At present a majority of older people remain in their ordinary homes. Research has generated knowledge about home and health dynamics and increased the awareness of the complexity of housing as related to ageing. As this knowledge is based mainly on research on very old, single-living people in ordinary housing there is a need to study other sub-groups of the ageing population. Thus, the aim of the present descriptive study was to compare a younger old cohort with a very old cohort living in ordinary housing in Sweden in order to shed new light on home and health dynamics in different sub-groups of the ageing population.
Cross-sectional study of two population-based cohorts: one aged 67-70 years (n = 371) and one aged 79-89 years (n = 397) drawn from existing Swedish databases. Structured interviews and observations were conducted to collect data about socio-demographics, aspects of home, and symptoms. Besides descriptive statistics we computed tests of differences using the Chi-squared test and Mann-Whitney U-test.
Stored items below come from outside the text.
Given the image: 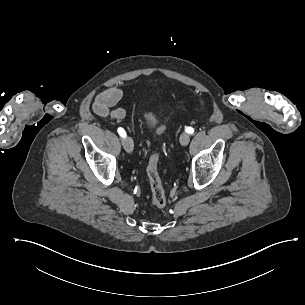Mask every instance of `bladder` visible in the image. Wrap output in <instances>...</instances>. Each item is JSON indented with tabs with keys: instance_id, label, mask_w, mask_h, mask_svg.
<instances>
[{
	"instance_id": "obj_1",
	"label": "bladder",
	"mask_w": 305,
	"mask_h": 305,
	"mask_svg": "<svg viewBox=\"0 0 305 305\" xmlns=\"http://www.w3.org/2000/svg\"><path fill=\"white\" fill-rule=\"evenodd\" d=\"M143 107L141 120L147 130L160 132L159 125L162 121L161 115L151 105L148 97H143L139 102V108Z\"/></svg>"
}]
</instances>
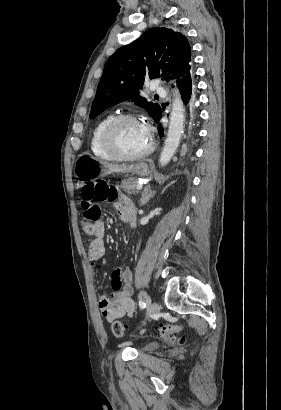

Accessibility was significantly lower in the very old cohort compared to the younger old cohort even though the former were objectively assessed to have fewer environmental barriers. Those in the very old cohort perceived aspects of their housing situation as worse and were more dependent on external influences managing their housing situation. Although a larger proportion of the very old cohort had more functional limitations 22% were independent in ADL. In the younger old cohort 17% were dependent in ADL.
Keeping in mind that there were cohort differences beyond that of age, despite fewer environmental barriers in their dwellings the very old community-living cohort lived in housing with more accessibility problems compared to those of the younger old cohort, caused by their higher prevalence of functional limitations. Those in the very old cohort perceived themselves in a less favourable situation, but still as satisfied with housing as those in the younger old cohort. This kind of knowledge is indicative for prevention and intervention in health care and social services as well as for housing provision and societal planning. Further studies based on truly comparable cohorts are warranted.